Locales
Contents |
About
There are many reasons to build a UTF-8-enabled system. Perhaps reason enough is that UTF-8 is the encoding of the future -- everybody is switching to UTF-8, and for good reason: with UTF-8, it's possible to represent truly every language in the world in a single charset. Operating systems are beginning to standardize on UTF-8 -- all versions of Mac OS X use UTF-8 internally, for example. To compatibly share text files with Mac OS X, you need to be using UTF-8, and we expect other operating systems to follow suit.
English-speaking users may not immediately see the benefit of UTF-8, as they may think they have no need for the vast array of special characters UTF-8 offers. But in most every other language, special characters are used frequently. And in today's highly international world, you may very well want to be able to represent, say, a Japanese word -- a song title, perhaps, or the name of a television show or movie. Or maybe you'd like for a person whose name contains non-Latin characters -- perhaps a Polish or Russian name -- to be able to represent their name properly. Just a thought. Even those using purely the English language will benefit from switching to UTF-8, since with it you can represent many additional wonderful and useful typographical symbols that are not available in the ASCII or ISO-8859-1 charsets.

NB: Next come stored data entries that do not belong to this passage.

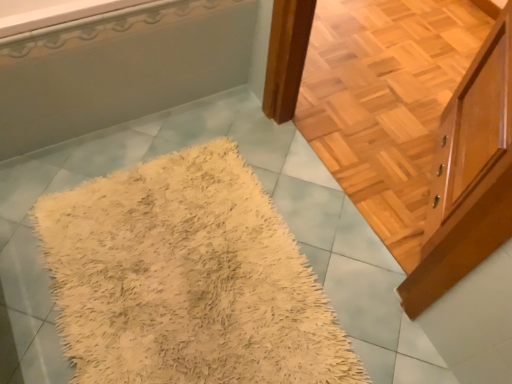 Locate an element on the screen. The width and height of the screenshot is (512, 384). free point above beige shaggy rug at center (from a real-world perspective) is located at coordinates (195, 241). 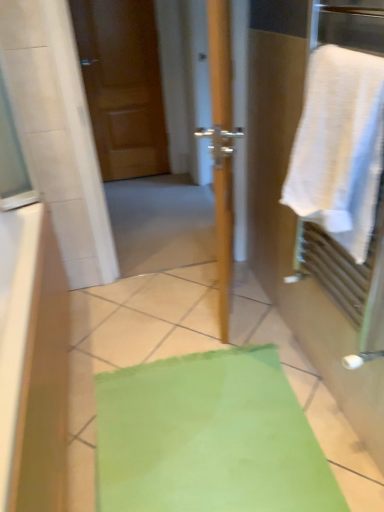 Image resolution: width=384 pixels, height=512 pixels. What do you see at coordinates (122, 85) in the screenshot? I see `matte wood door at upper left` at bounding box center [122, 85].

Identify the location of wooden door at center. The image size is (384, 512). (122, 85).

The width and height of the screenshot is (384, 512). Identify the location of matte wood door at upper left. (122, 85).

Based on the photo, from the image's perspective, is matte wood door at upper left above wooden door at center?

Yes.

Considering the sizes of objects matte wood door at upper left and wooden door at center in the image provided, who is shorter, matte wood door at upper left or wooden door at center?

With less height is matte wood door at upper left.

Is matte wood door at upper left not within wooden door at center?

Yes, matte wood door at upper left is outside of wooden door at center.

Who is more distant, matte wood door at upper left or wooden door at center?

Positioned behind is matte wood door at upper left.

Looking at this image, is white cotton towel at right smaller than wooden door at center?

Yes.

In the scene shown: Which object is closer to the camera, white cotton towel at right or wooden door at center?

white cotton towel at right is in front.

In terms of width, does white cotton towel at right look wider or thinner when compared to wooden door at center?

white cotton towel at right is wider than wooden door at center.

Can you confirm if wooden door at center is positioned to the right of white cotton towel at right?

In fact, wooden door at center is to the left of white cotton towel at right.

In order to click on screen door below the white cotton towel at right (from a real-world perspective) in this screenshot , I will do `click(122, 85)`.

How different are the orientations of wooden door at center and white cotton towel at right in degrees?

There is a 88.6-degree angle between the facing directions of wooden door at center and white cotton towel at right.

Considering the points (222, 326) and (361, 221), which point is behind, point (222, 326) or point (361, 221)?

Point (222, 326)

Is matte wood door at upper left bigger than white cotton towel at right?

Yes, matte wood door at upper left is bigger than white cotton towel at right.

Are matte wood door at upper left and white cotton towel at right beside each other?

matte wood door at upper left and white cotton towel at right are clearly separated.

Is white cotton towel at right surrounded by matte wood door at upper left?

Actually, white cotton towel at right is outside matte wood door at upper left.

Can you tell me how much matte wood door at upper left and white cotton towel at right differ in facing direction?

The angular difference between matte wood door at upper left and white cotton towel at right is 89.2 degrees.

Considering the relative sizes of white cotton towel at right and matte wood door at upper left in the image provided, is white cotton towel at right shorter than matte wood door at upper left?

Yes.

Which object is more forward, white cotton towel at right or matte wood door at upper left?

white cotton towel at right is in front.

Is matte wood door at upper left at the back of white cotton towel at right?

No, white cotton towel at right is not facing the opposite direction of matte wood door at upper left.

Which point is more distant from viewer, (373,120) or (126,173)?

The point (126,173) is farther.

Is wooden door at center shorter than matte wood door at upper left?

Incorrect, the height of wooden door at center does not fall short of that of matte wood door at upper left.

Is wooden door at center located outside matte wood door at upper left?

That's correct, wooden door at center is outside of matte wood door at upper left.

How many degrees apart are the facing directions of wooden door at center and matte wood door at upper left?

The angle between the facing direction of wooden door at center and the facing direction of matte wood door at upper left is 0.626 degrees.

You are a GUI agent. You are given a task and a screenshot of the screen. Output one action in this format:
    pyautogui.click(x=<x>, y=<y>)
    Task: Click on the screen door below the matte wood door at upper left (from the image's perspective)
    The image size is (384, 512).
    Given the screenshot: What is the action you would take?
    pyautogui.click(x=122, y=85)

The width and height of the screenshot is (384, 512). I want to click on towel in front of the wooden door at center, so click(x=339, y=147).

Estimate the real-world distances between objects in this image. Which object is closer to wooden door at center, matte wood door at upper left or white cotton towel at right?

matte wood door at upper left.

Which object lies nearer to the anchor point wooden door at center, white cotton towel at right or matte wood door at upper left?

matte wood door at upper left lies closer to wooden door at center than the other object.

Looking at the image, which one is located further to white cotton towel at right, wooden door at center or matte wood door at upper left?

Among the two, wooden door at center is located further to white cotton towel at right.

Estimate the real-world distances between objects in this image. Which object is closer to matte wood door at upper left, wooden door at center or white cotton towel at right?

The object closer to matte wood door at upper left is wooden door at center.

Which object lies nearer to the anchor point white cotton towel at right, matte wood door at upper left or wooden door at center?

matte wood door at upper left.

In the scene shown: Estimate the real-world distances between objects in this image. Which object is further from matte wood door at upper left, white cotton towel at right or wooden door at center?

The object further to matte wood door at upper left is white cotton towel at right.

You are a GUI agent. You are given a task and a screenshot of the screen. Output one action in this format:
    pyautogui.click(x=<x>, y=<y>)
    Task: Click on the screen door between white cotton towel at right and matte wood door at upper left in the front-back direction
    
    Given the screenshot: What is the action you would take?
    pyautogui.click(x=122, y=85) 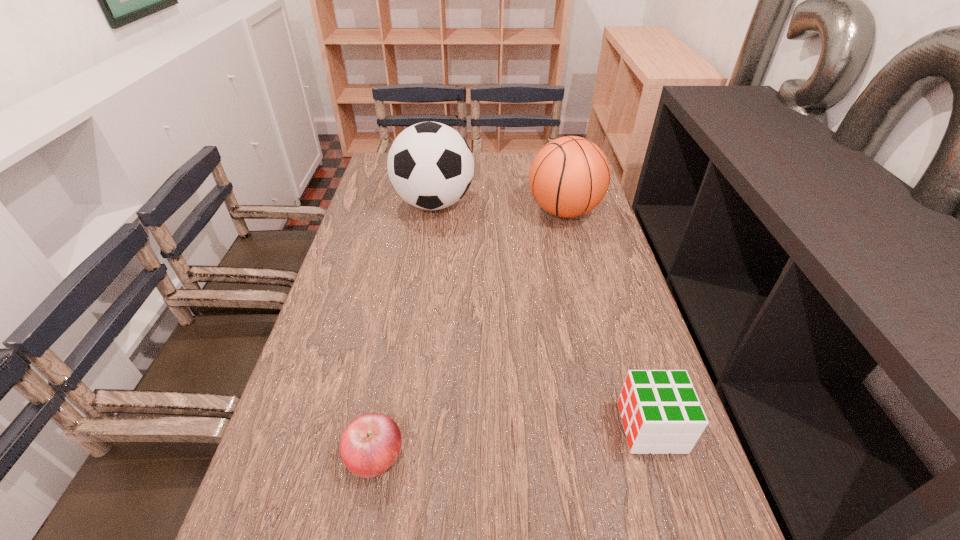 Locate an element on the screen. The image size is (960, 540). soccer ball is located at coordinates tap(430, 165).

Find the location of `basketball`. basketball is located at coordinates (569, 177).

The width and height of the screenshot is (960, 540). Find the location of `cube`. cube is located at coordinates (661, 413).

Image resolution: width=960 pixels, height=540 pixels. Identify the location of apple. (370, 444).

Where is `free space located on the front of the soccer ball`? Image resolution: width=960 pixels, height=540 pixels. free space located on the front of the soccer ball is located at coordinates (422, 282).

Where is `free location located 0.210m on the front of the basketball`? The height and width of the screenshot is (540, 960). free location located 0.210m on the front of the basketball is located at coordinates (581, 279).

Locate an element on the screen. free space located on the red face of the cube is located at coordinates (494, 427).

At what (x,y) coordinates should I click in order to perform the action: click on vacant space located on the red face of the cube. Please return your answer as a coordinate pair (x, y). This screenshot has width=960, height=540. Looking at the image, I should click on (549, 427).

Locate an element on the screen. free region located on the red face of the cube is located at coordinates (568, 427).

The height and width of the screenshot is (540, 960). I want to click on vacant region located 0.130m on the right of the apple, so click(471, 456). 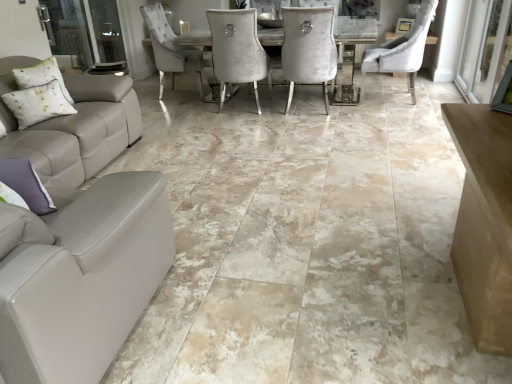 Locate an element on the screen. The height and width of the screenshot is (384, 512). vacant space to the right of velvet white chair at center, placed as the first chair when sorted from left to right is located at coordinates (354, 109). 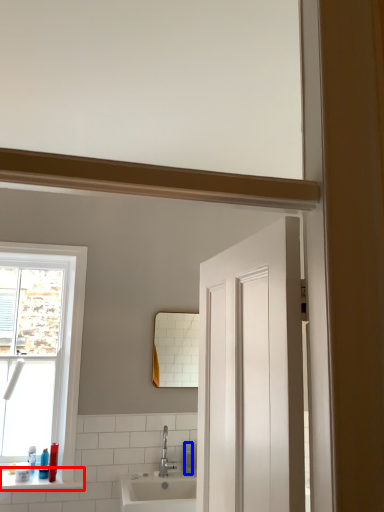 Question: Which of the following is the farthest to the observer, window sill (highlighted by a red box) or soap dispenser (highlighted by a blue box)?

Choices:
 (A) window sill
 (B) soap dispenser

Answer: (B) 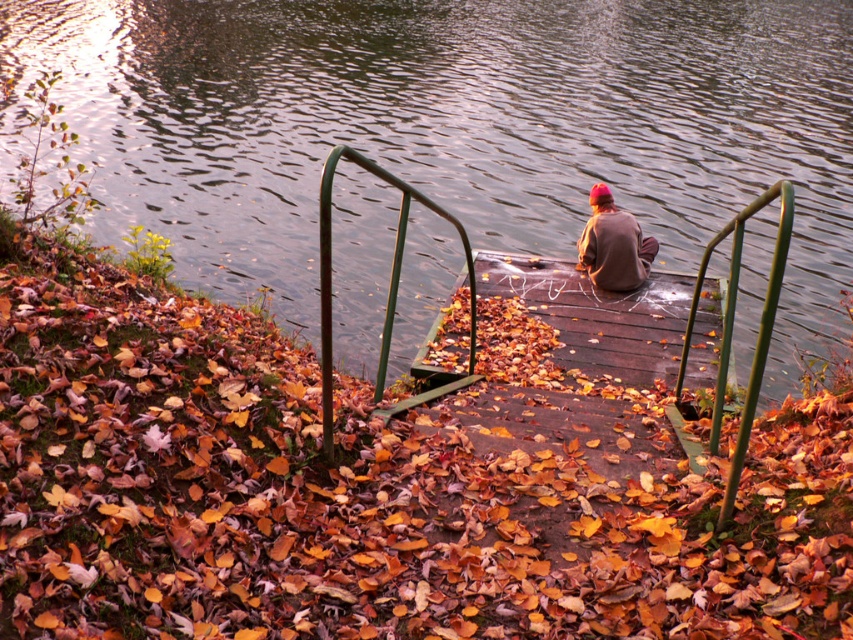 Question: Considering the relative positions of glossy water at upper center and brown matte jacket at center in the image provided, where is glossy water at upper center located with respect to brown matte jacket at center?

Choices:
 (A) above
 (B) below

Answer: (A)

Question: Which point appears farthest from the camera in this image?

Choices:
 (A) 712,360
 (B) 347,156
 (C) 202,156

Answer: (C)

Question: Among these points, which one is nearest to the camera?

Choices:
 (A) (332, 147)
 (B) (631, 280)
 (C) (653, 276)
 (D) (277, 509)

Answer: (D)

Question: Which point is closer to the camera?

Choices:
 (A) glossy water at upper center
 (B) wooden dock at center
 (C) green metal rail at center

Answer: (B)

Question: Is autumn leaves at center further to camera compared to wooden dock at center?

Choices:
 (A) yes
 (B) no

Answer: (B)

Question: In this image, where is wooden dock at center located relative to brown matte jacket at center?

Choices:
 (A) above
 (B) below

Answer: (B)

The locales a user can choose from are built by the glibc. Usually all available locales starting from aa_DJ (Afar locale for Djibouti) over en_US (English locale for the USA) to zu_ZA.utf8 (Zulu locale for South Africa) will be installed. Unless you're working at the UN and administer a central server for all member states, it is difficult to conceive why you would need a system where all of these locales are installed.
Preparing the locales
As first step, you must know exactly which locales you need to use. All available locales can be found at /usr/share/i18n/locales and /usr/share/i18n/SUPPORTED.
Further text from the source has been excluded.